YOUR TASK -> Find the lines of the material below that include the string "الإلكترونية", then copy each one.

RECORDS SHOWN ->

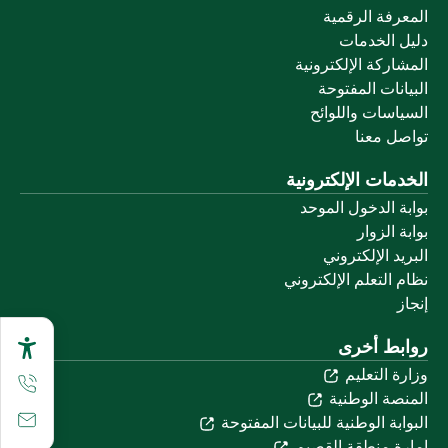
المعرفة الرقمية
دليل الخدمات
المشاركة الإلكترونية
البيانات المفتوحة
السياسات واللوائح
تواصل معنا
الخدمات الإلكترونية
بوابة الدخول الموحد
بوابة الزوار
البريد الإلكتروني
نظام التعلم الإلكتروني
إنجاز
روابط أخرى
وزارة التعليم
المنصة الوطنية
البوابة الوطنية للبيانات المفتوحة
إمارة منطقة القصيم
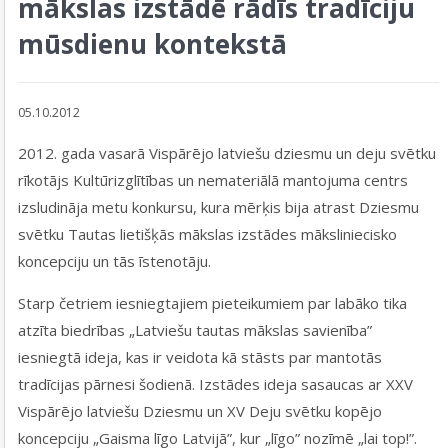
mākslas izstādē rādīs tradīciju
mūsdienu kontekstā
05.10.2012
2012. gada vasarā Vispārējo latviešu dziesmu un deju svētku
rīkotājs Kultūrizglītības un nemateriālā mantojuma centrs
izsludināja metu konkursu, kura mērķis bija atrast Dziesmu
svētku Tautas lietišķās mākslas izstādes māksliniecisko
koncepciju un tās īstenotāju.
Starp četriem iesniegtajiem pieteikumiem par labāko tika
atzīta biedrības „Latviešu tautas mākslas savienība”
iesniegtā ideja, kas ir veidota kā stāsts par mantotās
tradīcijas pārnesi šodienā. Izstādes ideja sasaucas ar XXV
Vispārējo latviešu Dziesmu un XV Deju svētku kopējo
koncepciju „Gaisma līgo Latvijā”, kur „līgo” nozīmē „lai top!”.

* * *

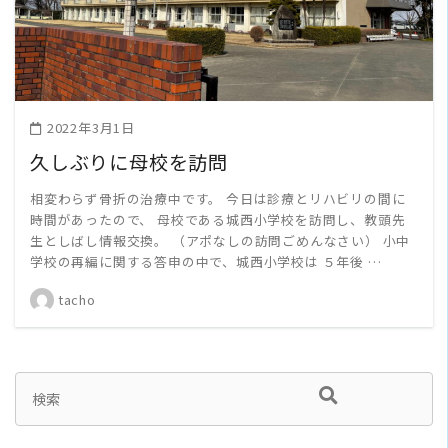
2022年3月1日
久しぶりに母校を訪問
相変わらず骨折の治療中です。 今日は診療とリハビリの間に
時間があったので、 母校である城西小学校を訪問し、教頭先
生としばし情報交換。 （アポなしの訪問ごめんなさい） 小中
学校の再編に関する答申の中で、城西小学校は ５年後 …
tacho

THE COMPLETED TASK ->
المشاركة الإلكترونية
الخدمات الإلكترونية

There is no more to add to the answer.